-------- INFORMATION --------

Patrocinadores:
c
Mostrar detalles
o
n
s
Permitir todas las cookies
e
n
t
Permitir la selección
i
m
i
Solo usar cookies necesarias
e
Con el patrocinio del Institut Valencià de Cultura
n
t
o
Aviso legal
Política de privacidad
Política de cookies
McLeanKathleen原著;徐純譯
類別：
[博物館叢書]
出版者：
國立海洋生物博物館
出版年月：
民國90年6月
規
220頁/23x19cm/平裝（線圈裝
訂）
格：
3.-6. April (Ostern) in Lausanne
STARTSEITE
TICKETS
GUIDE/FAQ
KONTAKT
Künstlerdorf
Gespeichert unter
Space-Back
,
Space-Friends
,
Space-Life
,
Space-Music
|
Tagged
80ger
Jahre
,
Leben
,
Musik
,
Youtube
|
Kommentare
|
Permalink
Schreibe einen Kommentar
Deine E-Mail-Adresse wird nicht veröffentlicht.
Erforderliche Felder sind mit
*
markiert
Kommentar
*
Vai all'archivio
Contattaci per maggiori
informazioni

--------
-------- INFORMATION --------

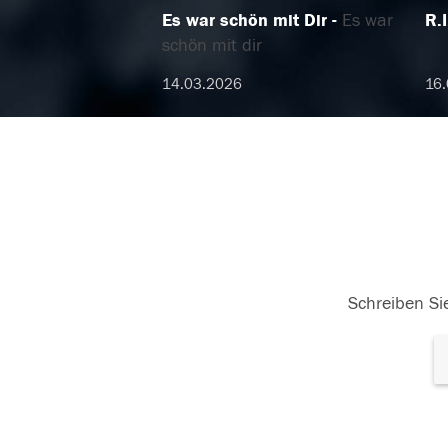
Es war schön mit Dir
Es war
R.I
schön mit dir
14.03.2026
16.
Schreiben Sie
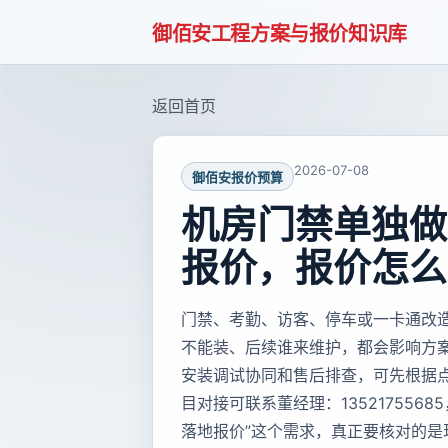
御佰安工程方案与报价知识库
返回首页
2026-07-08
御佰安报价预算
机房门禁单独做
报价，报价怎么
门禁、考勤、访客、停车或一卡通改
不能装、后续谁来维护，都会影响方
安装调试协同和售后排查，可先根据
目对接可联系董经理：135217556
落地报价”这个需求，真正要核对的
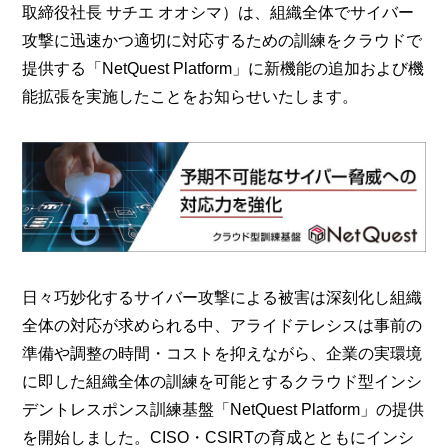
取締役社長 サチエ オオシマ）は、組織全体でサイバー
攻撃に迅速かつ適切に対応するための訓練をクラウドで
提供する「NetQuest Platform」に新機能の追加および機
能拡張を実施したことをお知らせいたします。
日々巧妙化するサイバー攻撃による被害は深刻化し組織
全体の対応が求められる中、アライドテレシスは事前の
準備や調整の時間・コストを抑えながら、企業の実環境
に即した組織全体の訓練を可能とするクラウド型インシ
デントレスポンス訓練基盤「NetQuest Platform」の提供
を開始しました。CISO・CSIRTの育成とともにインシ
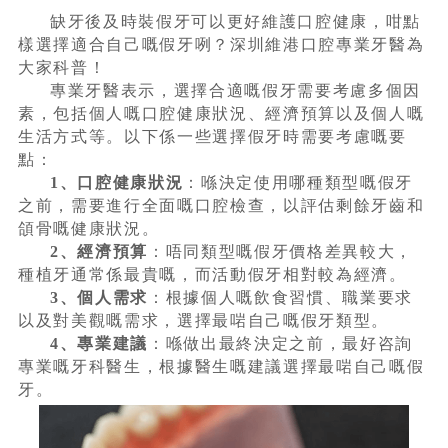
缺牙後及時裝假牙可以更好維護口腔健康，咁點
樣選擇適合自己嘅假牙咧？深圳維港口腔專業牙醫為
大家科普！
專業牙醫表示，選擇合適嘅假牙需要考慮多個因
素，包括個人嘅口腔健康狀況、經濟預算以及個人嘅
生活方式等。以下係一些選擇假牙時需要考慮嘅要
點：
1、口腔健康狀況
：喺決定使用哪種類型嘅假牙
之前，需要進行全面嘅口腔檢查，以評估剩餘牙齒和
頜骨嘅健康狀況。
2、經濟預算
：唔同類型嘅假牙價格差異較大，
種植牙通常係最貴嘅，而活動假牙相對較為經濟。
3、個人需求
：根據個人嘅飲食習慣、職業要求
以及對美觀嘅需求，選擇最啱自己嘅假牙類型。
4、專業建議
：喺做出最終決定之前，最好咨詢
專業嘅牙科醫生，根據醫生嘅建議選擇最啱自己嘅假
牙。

--------
-------- INFORMATION --------

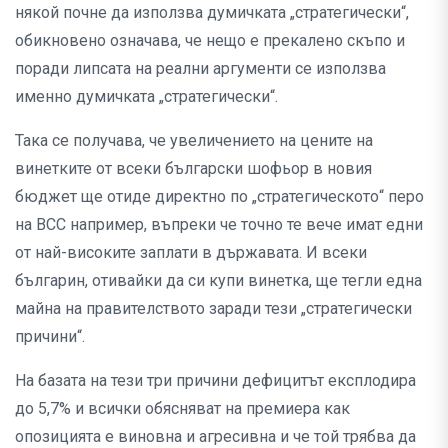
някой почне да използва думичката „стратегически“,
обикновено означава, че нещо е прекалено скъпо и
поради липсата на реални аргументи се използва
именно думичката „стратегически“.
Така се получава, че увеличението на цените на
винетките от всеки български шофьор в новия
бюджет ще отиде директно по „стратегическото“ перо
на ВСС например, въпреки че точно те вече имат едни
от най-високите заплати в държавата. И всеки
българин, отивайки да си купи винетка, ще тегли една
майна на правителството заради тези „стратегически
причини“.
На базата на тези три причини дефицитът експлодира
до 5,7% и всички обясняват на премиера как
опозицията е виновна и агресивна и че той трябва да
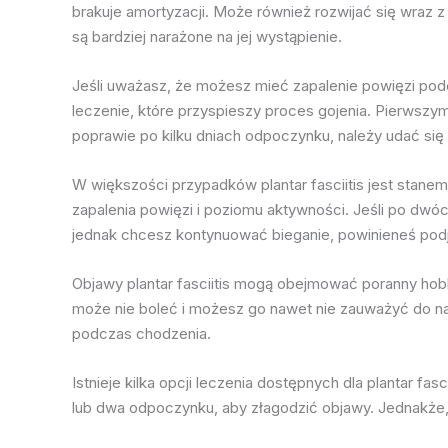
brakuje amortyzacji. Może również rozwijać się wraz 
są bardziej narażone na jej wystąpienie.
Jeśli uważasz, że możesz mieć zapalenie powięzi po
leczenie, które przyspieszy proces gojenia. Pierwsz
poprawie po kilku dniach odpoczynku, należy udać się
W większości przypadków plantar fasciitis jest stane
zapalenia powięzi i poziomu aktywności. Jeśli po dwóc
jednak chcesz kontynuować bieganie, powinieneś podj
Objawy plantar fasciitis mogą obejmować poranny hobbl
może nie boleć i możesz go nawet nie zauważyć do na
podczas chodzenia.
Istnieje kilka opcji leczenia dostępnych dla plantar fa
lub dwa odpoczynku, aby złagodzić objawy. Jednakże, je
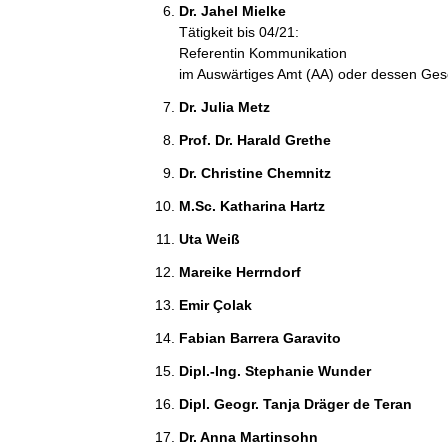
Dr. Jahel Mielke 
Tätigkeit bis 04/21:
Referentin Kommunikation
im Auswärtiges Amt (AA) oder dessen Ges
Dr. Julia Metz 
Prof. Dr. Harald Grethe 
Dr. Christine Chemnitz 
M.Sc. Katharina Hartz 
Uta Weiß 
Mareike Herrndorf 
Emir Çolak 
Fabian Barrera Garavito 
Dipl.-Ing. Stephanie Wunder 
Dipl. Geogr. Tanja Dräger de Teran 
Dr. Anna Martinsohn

--------

TASK ITEM »
State, with no accompanying text, how many lines of the material contain the string "всеки".

TASK OUTPUT »
2